In the records below, the line with "quarterback through his" opens the range and the line with "conversions, getting him game experience. The" closes it; print that range exactly and nothing else.

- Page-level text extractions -

=== Begin Enclosure ===

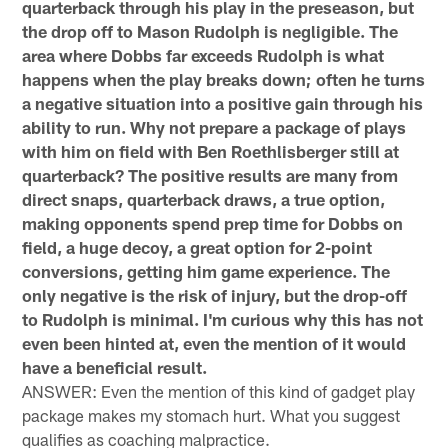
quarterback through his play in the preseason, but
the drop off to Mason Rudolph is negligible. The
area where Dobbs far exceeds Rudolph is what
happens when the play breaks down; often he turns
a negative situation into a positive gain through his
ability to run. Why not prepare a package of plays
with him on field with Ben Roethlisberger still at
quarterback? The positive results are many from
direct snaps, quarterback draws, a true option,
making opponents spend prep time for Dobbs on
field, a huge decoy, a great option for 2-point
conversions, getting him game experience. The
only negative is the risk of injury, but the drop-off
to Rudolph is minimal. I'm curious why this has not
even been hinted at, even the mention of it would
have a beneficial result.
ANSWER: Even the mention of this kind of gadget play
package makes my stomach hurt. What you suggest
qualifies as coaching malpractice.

=== End Enclosure ===
=== Begin Enclosure ===

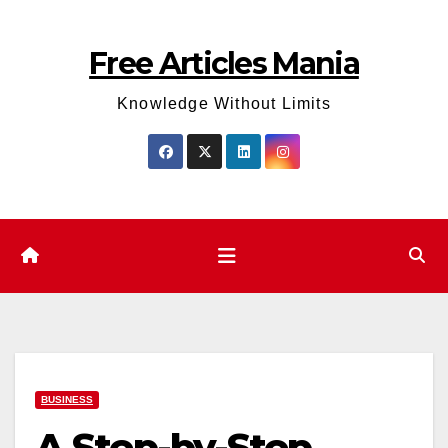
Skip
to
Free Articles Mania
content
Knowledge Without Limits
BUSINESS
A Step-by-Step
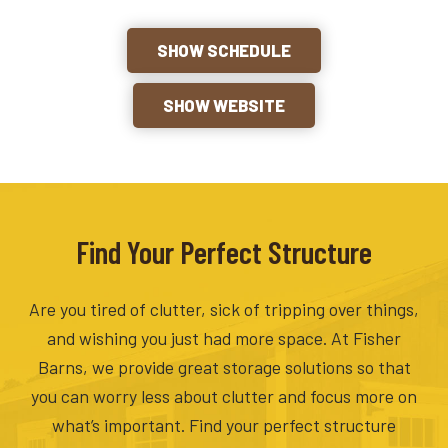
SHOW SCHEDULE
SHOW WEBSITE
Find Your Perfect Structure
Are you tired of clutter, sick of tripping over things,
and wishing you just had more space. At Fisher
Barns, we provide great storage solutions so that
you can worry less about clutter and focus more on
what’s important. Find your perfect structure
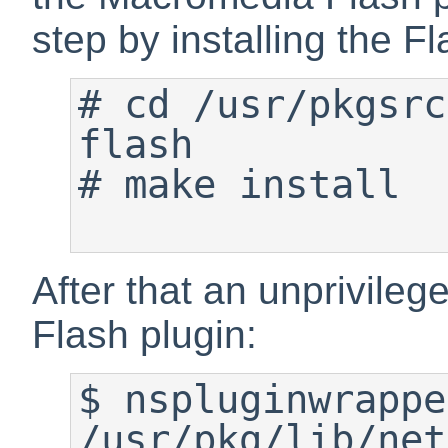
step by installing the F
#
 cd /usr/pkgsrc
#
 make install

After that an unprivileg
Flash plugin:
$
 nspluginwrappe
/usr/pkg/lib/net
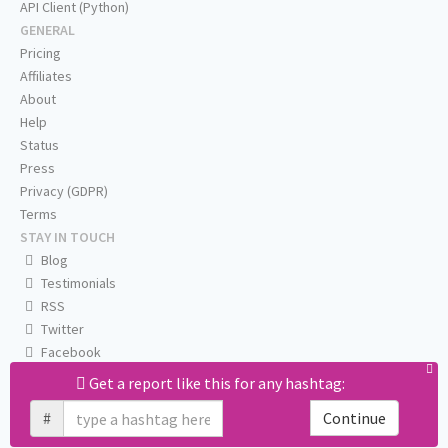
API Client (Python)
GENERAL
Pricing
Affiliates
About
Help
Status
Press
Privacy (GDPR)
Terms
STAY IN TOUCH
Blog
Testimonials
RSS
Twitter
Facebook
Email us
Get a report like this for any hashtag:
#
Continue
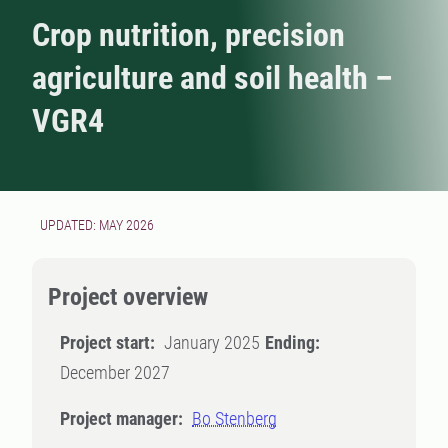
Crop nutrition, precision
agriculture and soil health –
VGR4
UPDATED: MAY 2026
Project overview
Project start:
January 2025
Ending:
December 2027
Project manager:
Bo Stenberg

=== End Enclosure ===

- Task answer -
quarterback through his play in the preseason, but
the drop off to Mason Rudolph is negligible. The
area where Dobbs far exceeds Rudolph is what
happens when the play breaks down; often he turns
a negative situation into a positive gain through his
ability to run. Why not prepare a package of plays
with him on field with Ben Roethlisberger still at
quarterback? The positive results are many from
direct snaps, quarterback draws, a true option,
making opponents spend prep time for Dobbs on
field, a huge decoy, a great option for 2-point
conversions, getting him game experience. The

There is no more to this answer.